Last week I read an extremely good article from ExtremeTech that touched on the possibility of consumers having the option to pay for Android updates, which led me to write my own article discussing my views on the possibility. The community had a lot of good comments in regards to this issue, and I completely understand that it is a complex and somewhat (possibly) over exaggerated issue. I felt that with so many people paying sometimes hundreds for a Windows update, why not 10 bucks per Android update to give manufacturers some incentive to update devices faster? I mean fair enough, Samsung makes PLENTY OF MONEY from Android, so why should they make more? I get that argument, and I do agree that it seems like Android manufacturers are making way too much profit while at the same time making consumers wait way too long for updates.

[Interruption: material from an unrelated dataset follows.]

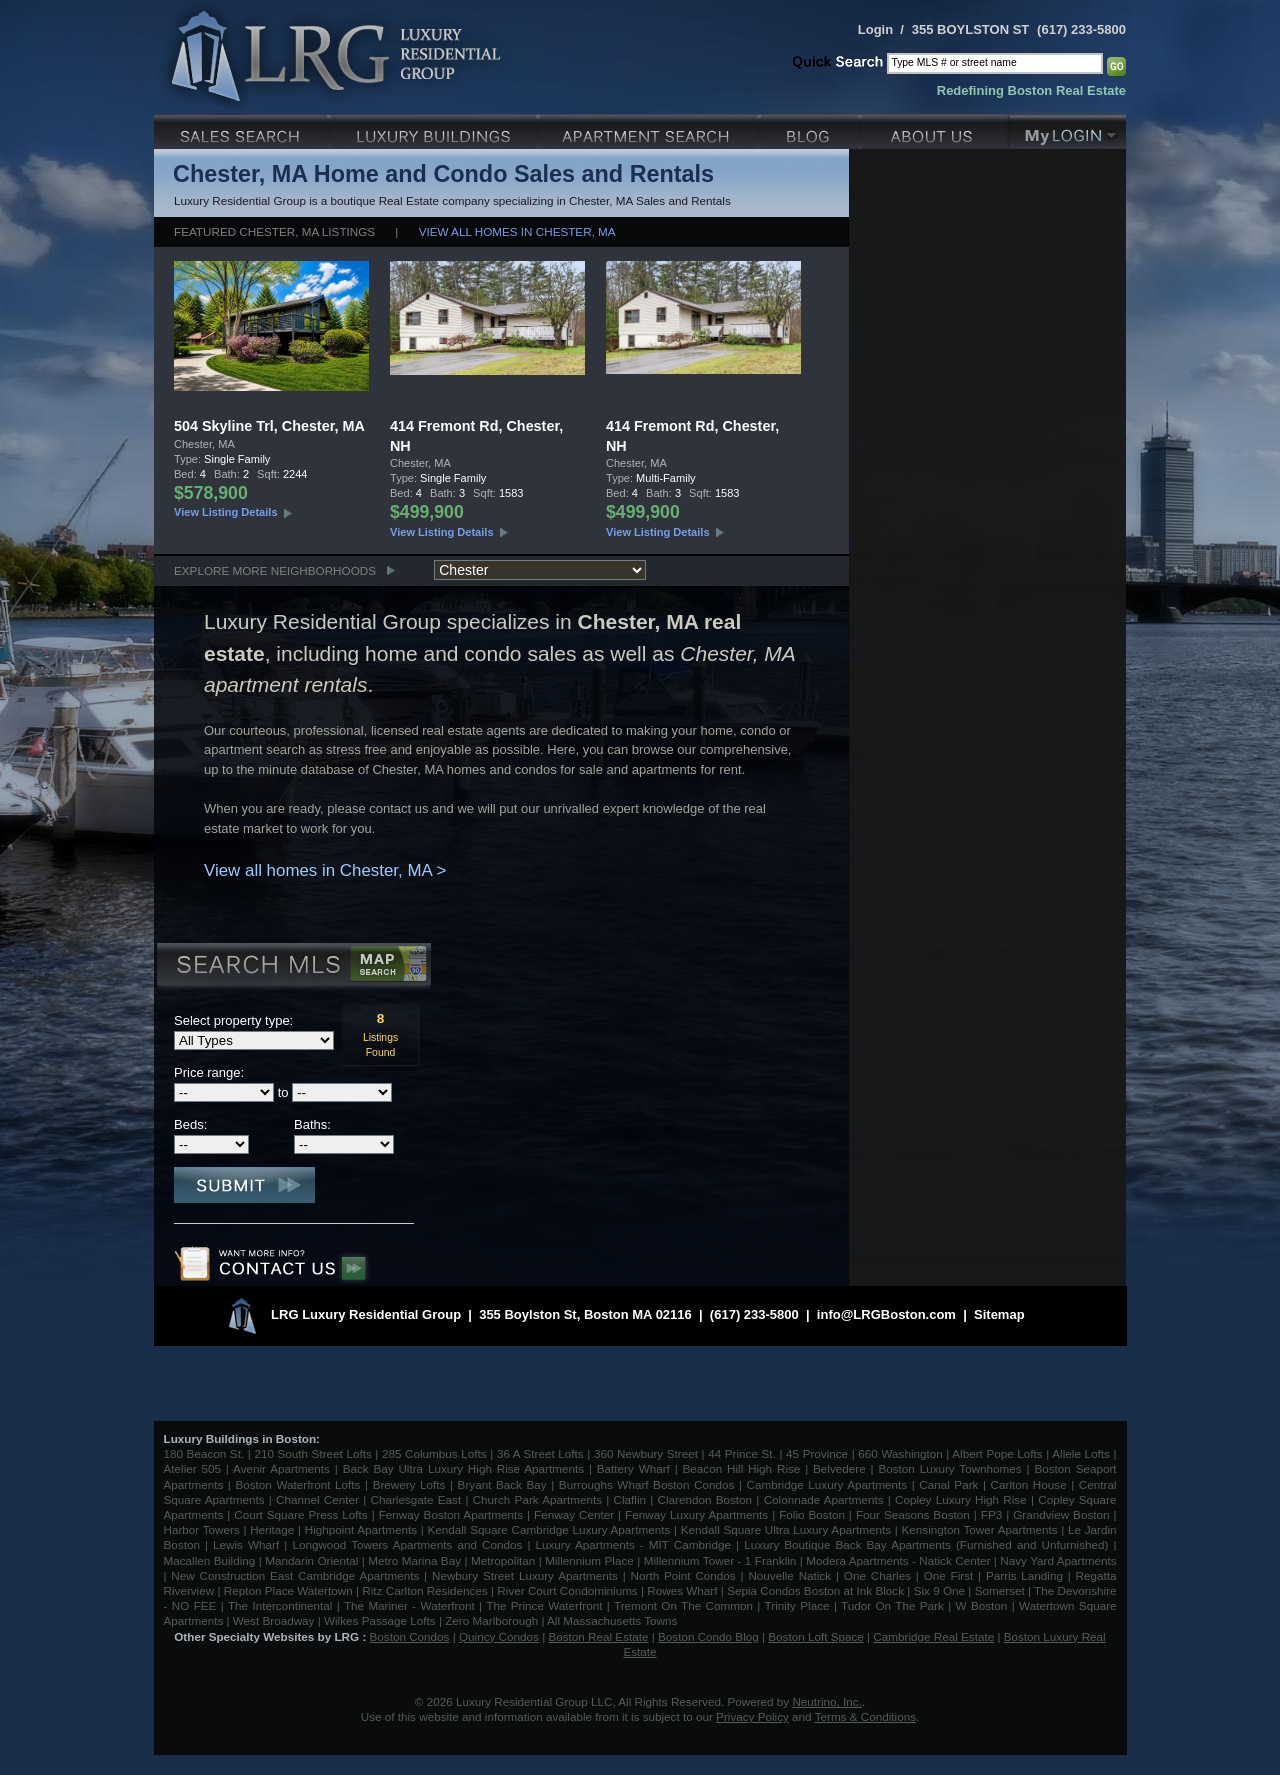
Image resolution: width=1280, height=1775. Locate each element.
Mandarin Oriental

But what about if Google, who generates BILLIONS of dollars per year in search revenue from mobile devices alone, were to incentivise Android manufacturers to speed it up a bit by paying them to implement updates faster?
This is exactly what Emil Protalinski discussed in a really good article on Zdnet (credits and link below) yesterday, and it really got me thinking. If ANYONE should be paying for updates, why the consumer? Yes, people pay for Windows updates, but it has ALWAYS been that way. Even if paying for Android updates were optional, it would have needed to have been implemented more from the beginning, as it seems a bit too late to introduce this idea now. But Google on the other can not only afford it, they could EASILY afford it, and they have plenty of things to gain by keeping Android up to date as quickly as possible across devices.
Again, this is a drastic measure, but the update process for Android needs a more drastic solution. What do you guys think? What if the big G would start throwing money at manufacturers to update devices and supporting the consumer directly by taking the responsibility to put pressure on them (manufacturers) directly? Could it help to end fragmentation, or would it simply lead to other issues?